--- Task details ---
Go through the following data and transcribe exactly the stretch of lines from the one holding "وحذر السيد زبدي" to the one holding "学金制度希望とお書き下さい。）", both included.

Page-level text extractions
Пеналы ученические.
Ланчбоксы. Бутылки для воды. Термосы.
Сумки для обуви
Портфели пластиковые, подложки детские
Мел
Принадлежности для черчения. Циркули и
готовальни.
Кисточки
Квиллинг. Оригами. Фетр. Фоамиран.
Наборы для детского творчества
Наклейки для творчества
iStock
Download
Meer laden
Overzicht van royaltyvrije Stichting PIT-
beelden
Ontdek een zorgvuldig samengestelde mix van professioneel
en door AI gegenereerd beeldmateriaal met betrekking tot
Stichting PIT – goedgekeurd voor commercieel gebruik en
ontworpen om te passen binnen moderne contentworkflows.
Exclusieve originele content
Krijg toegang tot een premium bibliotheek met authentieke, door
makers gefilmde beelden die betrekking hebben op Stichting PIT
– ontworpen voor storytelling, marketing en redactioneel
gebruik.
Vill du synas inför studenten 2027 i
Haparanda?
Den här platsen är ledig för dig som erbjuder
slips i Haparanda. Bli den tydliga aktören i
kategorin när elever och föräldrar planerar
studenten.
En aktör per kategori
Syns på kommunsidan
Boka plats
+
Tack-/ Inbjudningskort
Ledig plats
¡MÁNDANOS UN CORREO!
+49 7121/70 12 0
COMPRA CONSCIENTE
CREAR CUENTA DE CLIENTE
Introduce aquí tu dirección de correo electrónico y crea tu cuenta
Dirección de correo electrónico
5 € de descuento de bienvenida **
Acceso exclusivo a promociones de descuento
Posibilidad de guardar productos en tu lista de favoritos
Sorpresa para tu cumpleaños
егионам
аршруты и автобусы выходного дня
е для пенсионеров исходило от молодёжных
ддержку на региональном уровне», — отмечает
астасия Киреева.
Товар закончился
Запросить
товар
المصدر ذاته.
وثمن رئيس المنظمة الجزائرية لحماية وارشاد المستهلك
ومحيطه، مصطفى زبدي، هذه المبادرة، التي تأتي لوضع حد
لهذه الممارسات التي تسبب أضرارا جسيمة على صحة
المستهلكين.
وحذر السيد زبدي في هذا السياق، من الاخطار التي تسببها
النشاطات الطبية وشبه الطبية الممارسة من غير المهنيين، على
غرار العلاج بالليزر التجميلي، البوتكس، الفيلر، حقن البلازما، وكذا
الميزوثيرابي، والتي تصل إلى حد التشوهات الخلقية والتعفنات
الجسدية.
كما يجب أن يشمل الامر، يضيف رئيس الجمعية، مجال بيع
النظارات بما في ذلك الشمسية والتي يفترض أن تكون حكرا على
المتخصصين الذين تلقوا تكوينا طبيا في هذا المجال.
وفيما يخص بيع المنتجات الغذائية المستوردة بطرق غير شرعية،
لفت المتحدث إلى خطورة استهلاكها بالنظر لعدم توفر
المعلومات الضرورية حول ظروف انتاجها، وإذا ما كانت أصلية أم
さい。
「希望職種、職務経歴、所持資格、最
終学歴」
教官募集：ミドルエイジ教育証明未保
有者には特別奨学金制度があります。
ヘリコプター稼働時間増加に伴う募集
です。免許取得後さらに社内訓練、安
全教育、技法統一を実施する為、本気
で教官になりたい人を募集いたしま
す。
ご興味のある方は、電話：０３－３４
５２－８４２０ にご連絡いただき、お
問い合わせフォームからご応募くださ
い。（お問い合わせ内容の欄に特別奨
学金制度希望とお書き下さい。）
==
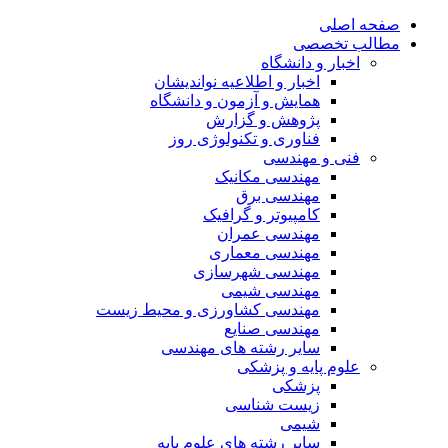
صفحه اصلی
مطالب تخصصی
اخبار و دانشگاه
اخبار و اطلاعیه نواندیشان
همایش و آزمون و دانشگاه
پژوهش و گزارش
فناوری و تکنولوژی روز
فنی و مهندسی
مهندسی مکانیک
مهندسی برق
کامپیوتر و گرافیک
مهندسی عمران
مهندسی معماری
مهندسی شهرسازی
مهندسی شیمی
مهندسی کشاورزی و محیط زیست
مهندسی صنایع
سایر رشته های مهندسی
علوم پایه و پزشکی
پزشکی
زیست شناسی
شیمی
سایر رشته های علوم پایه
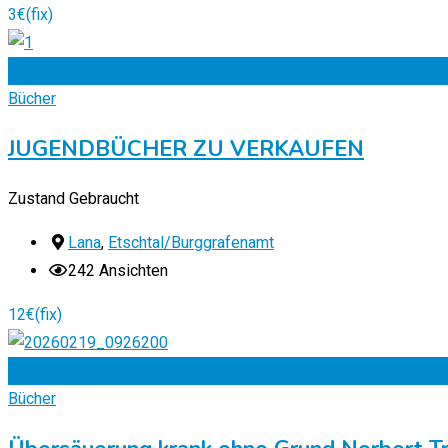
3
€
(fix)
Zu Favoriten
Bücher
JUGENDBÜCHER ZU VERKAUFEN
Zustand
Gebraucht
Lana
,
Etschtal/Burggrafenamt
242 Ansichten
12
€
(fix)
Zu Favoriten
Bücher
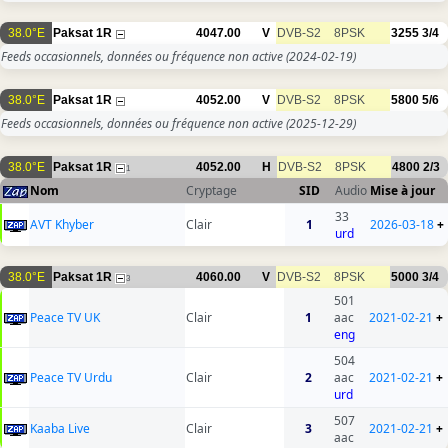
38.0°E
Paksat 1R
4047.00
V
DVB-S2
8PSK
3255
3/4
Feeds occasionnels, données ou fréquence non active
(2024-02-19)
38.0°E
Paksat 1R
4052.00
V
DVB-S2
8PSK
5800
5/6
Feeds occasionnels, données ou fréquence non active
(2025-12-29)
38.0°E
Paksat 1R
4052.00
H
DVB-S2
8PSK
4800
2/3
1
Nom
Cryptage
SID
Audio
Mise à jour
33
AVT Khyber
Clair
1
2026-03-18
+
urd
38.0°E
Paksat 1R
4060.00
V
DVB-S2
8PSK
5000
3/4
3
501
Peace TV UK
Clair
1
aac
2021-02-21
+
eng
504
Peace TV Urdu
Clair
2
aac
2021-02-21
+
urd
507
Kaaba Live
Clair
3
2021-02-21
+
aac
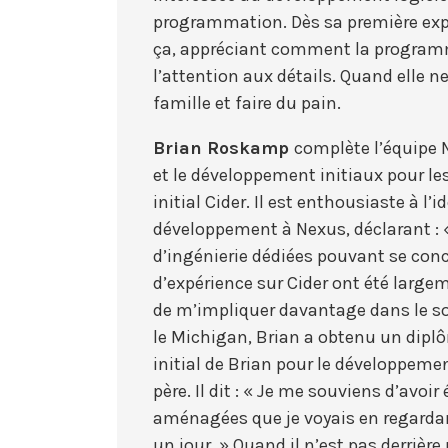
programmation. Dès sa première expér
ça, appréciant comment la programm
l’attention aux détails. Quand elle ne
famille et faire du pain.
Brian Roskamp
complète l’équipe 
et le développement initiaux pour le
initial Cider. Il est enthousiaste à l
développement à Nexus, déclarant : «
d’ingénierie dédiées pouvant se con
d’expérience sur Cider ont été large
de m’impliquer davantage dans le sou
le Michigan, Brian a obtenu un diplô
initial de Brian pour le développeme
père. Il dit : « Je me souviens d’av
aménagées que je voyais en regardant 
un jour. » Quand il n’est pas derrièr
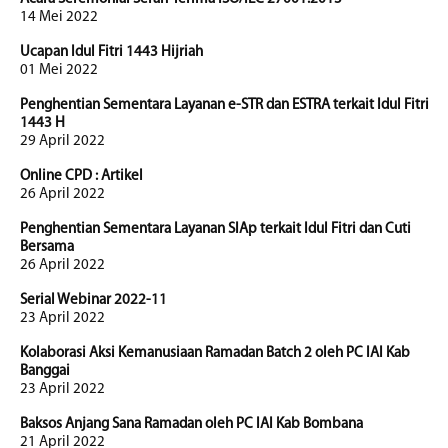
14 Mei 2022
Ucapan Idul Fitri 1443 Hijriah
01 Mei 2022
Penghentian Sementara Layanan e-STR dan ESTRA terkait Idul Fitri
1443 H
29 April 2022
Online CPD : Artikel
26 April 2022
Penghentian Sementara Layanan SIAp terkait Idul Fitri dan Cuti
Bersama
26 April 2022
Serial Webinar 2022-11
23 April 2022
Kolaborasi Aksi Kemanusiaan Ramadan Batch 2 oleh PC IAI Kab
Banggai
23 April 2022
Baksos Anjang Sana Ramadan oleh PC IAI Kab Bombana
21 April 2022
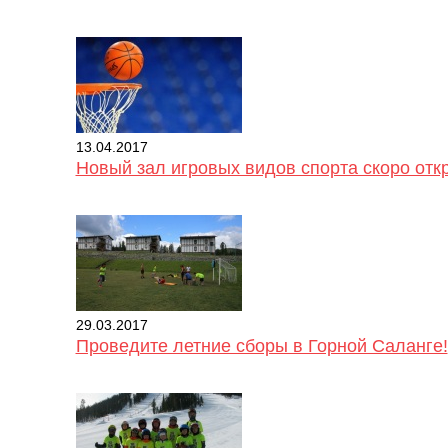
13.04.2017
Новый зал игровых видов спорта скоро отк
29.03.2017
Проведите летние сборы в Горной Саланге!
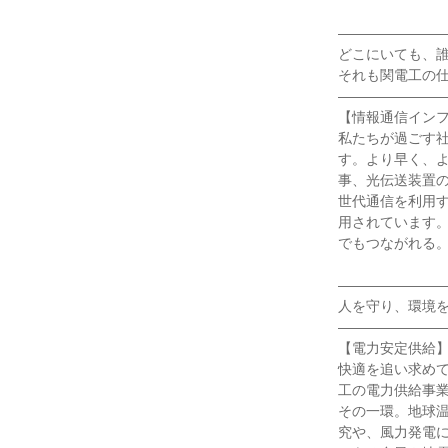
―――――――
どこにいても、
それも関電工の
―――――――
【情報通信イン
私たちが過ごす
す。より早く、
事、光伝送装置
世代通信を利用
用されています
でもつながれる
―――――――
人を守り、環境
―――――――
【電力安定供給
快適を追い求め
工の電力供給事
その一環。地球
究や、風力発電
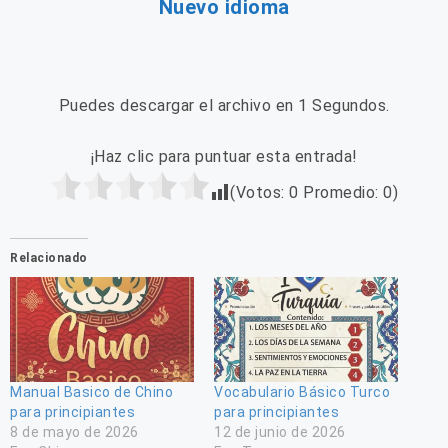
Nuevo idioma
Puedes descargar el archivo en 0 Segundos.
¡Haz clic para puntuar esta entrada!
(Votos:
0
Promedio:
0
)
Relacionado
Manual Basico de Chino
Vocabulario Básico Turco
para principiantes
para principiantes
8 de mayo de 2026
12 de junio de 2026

--- Response ---
وحذر السيد زبدي في هذا السياق، من الاخطار التي تسببها
النشاطات الطبية وشبه الطبية الممارسة من غير المهنيين، على
غرار العلاج بالليزر التجميلي، البوتكس، الفيلر، حقن البلازما، وكذا
الميزوثيرابي، والتي تصل إلى حد التشوهات الخلقية والتعفنات
الجسدية.
كما يجب أن يشمل الامر، يضيف رئيس الجمعية، مجال بيع
النظارات بما في ذلك الشمسية والتي يفترض أن تكون حكرا على
المتخصصين الذين تلقوا تكوينا طبيا في هذا المجال.
وفيما يخص بيع المنتجات الغذائية المستوردة بطرق غير شرعية،
لفت المتحدث إلى خطورة استهلاكها بالنظر لعدم توفر
المعلومات الضرورية حول ظروف انتاجها، وإذا ما كانت أصلية أم
さい。
「希望職種、職務経歴、所持資格、最
終学歴」
教官募集：ミドルエイジ教育証明未保
有者には特別奨学金制度があります。
ヘリコプター稼働時間増加に伴う募集
です。免許取得後さらに社内訓練、安
全教育、技法統一を実施する為、本気
で教官になりたい人を募集いたしま
す。
ご興味のある方は、電話：０３－３４
５２－８４２０ にご連絡いただき、お
問い合わせフォームからご応募くださ
い。（お問い合わせ内容の欄に特別奨
学金制度希望とお書き下さい。）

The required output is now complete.